Brief – Return the listing below exactly. Leave its pictures out.

# # #

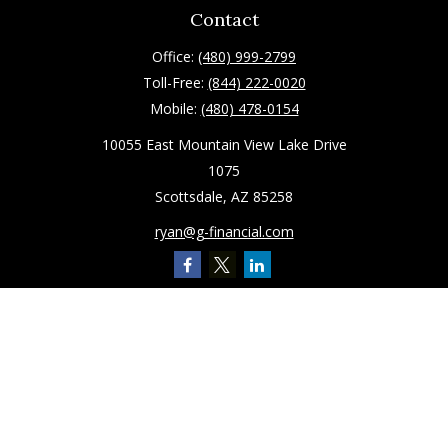
Contact
Office:
(480) 999-2799
Toll-Free:
(844) 222-0020
Mobile:
(480) 478-0154
10055 East Mountain View Lake Drive
1075
Scottsdale,
AZ
85258
ryan@g-financial.com
Quick Links
Retirement
Investment
Estate
Insurance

# # #

Solution for this problem –
Contact
Office:
(480) 999-2799
Toll-Free:
(844) 222-0020
Mobile:
(480) 478-0154
10055 East Mountain View Lake Drive
1075
Scottsdale,
AZ
85258
ryan@g-financial.com
Quick Links
Retirement
Investment
Estate
Insurance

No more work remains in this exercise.